I love what you wrote, and that you are willing to immerse yourself in such abstract worlds, worlds which can never be understood by others, but only by the self. But here lies the flaw, the problem with what you have said. Poetry is Philosophy. There is no separation of the two. Further, Philosophy is Poetry. The article strikes two key elements of humanity; Art, and Philosophy. However, there exists a third, religion. All three of these elements hold that key trait mentioned earlier, not a single one can be expected to transfer to others, but only can be manifested in the self. All three elements are the same thing.
"Reality is chaos, inaccessible to a mind and language so far removed from it. Thought never reflects and words never express the essence of the world because minds and words are spheres too far from any reality that might lurk behind experience." -Is this not art? It is, if not to you then to I alone. Is this not philosophy? Clearly, it is, and if you deny, it does not matter to me. And, finally, this is religion. All three elements are the same, never can they be separated. Only when we lose sight and confuse these, drawing lines in between each element which cannot be crossed, do we run into the issues you raised. But, these lines, the barriers, the distinction you assumed existed as you wrote this essay, do not exist.
A true artist will tell you that there is art in every facet of life. A philosopher, that philosophy is everywhere. A follower of a religion, that their belief system is in everything. A true artist will tell you that there is philosophy everywhere. A follower of a religion, that art can be seen everywhere. And so on.
Two true artist can look at the same work, and see something different. Two philosophers can think of the same issue, and abstract it in different ways, find different meaning. Two followers of the same religion will never believe the same thing. And so on.
All three elements are inseparable, unquantifiable, and nontransferable. All three elements are the same thing, they are all inherently a human thing.
A true human will say that there is that human touch in every aspect of life.
The illusion of difference is adolescence. The realization of unity; that is where wisdom lies.

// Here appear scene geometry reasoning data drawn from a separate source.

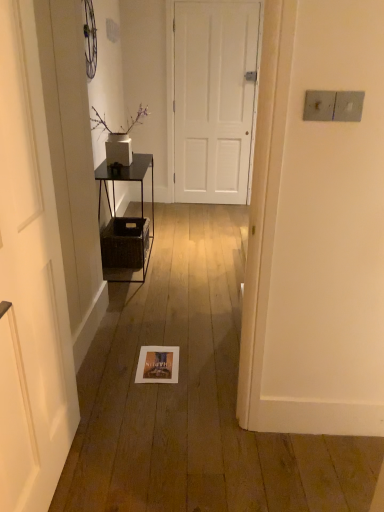 Question: Considering the relative positions of woven brown crate at left and white matte door at left, positioned as the 2th door in right-to-left order, in the image provided, is woven brown crate at left to the left of white matte door at left, positioned as the 2th door in right-to-left order, from the viewer's perspective?

Choices:
 (A) no
 (B) yes

Answer: (B)

Question: From a real-world perspective, is woven brown crate at left beneath white matte door at left, which appears as the first door when viewed from the left?

Choices:
 (A) no
 (B) yes

Answer: (B)

Question: Does woven brown crate at left have a lesser width compared to white matte door at left, the second door from the top?

Choices:
 (A) no
 (B) yes

Answer: (A)

Question: Is woven brown crate at left positioned in front of white matte door at left, positioned as the 2th door in right-to-left order?

Choices:
 (A) yes
 (B) no

Answer: (B)

Question: Can you confirm if woven brown crate at left is wider than white matte door at left, the second door from the top?

Choices:
 (A) no
 (B) yes

Answer: (B)

Question: Which is correct: white matte door at center, which appears as the first door when viewed from the right, is inside black metal shelf at left, or outside of it?

Choices:
 (A) outside
 (B) inside

Answer: (A)

Question: Is white matte door at center, the 1th door positioned from the back, to the left or to the right of black metal shelf at left in the image?

Choices:
 (A) right
 (B) left

Answer: (A)

Question: Does point (205, 89) appear closer or farther from the camera than point (114, 211)?

Choices:
 (A) closer
 (B) farther

Answer: (B)

Question: From the image's perspective, is white matte door at center, the 1th door positioned from the back, above or below black metal shelf at left?

Choices:
 (A) below
 (B) above

Answer: (B)

Question: From the image's perspective, is white matte door at left, positioned as the 2th door in right-to-left order, above or below woven brown crate at left?

Choices:
 (A) above
 (B) below

Answer: (B)

Question: From a real-world perspective, is white matte door at left, which is the 1th door from front to back, physically located above or below woven brown crate at left?

Choices:
 (A) below
 (B) above

Answer: (B)

Question: Relative to woven brown crate at left, is white matte door at left, the 1th door ordered from the bottom, in front or behind?

Choices:
 (A) front
 (B) behind

Answer: (A)

Question: Do you think white matte door at left, the 1th door ordered from the bottom, is within woven brown crate at left, or outside of it?

Choices:
 (A) outside
 (B) inside

Answer: (A)

Question: Does point click(140, 153) appear closer or farther from the camera than point click(3, 167)?

Choices:
 (A) closer
 (B) farther

Answer: (B)

Question: Considering the positions of black metal shelf at left and white matte door at left, which appears as the second door when viewed from the back, in the image, is black metal shelf at left wider or thinner than white matte door at left, which appears as the second door when viewed from the back,?

Choices:
 (A) wide
 (B) thin

Answer: (A)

#4 By hmmmm 11:47p.m. on April 16, 2010

muddle-headed nonsense...

#5 By literature grad student 3:53p.m. on April 18, 2010

I defy Mr. Shaffer to spend more than three months in a literature graduate program and not come to the conclusion that literary studies comprises a collection of narcissistic observations and semantic quibbling in dire, dire need of a philosophical kick in the butt.


#6 By PK 12:42a.m. on April 19, 2010


Literature is a flower. Philosophy is its genetic code. Which would you rather have in a vase?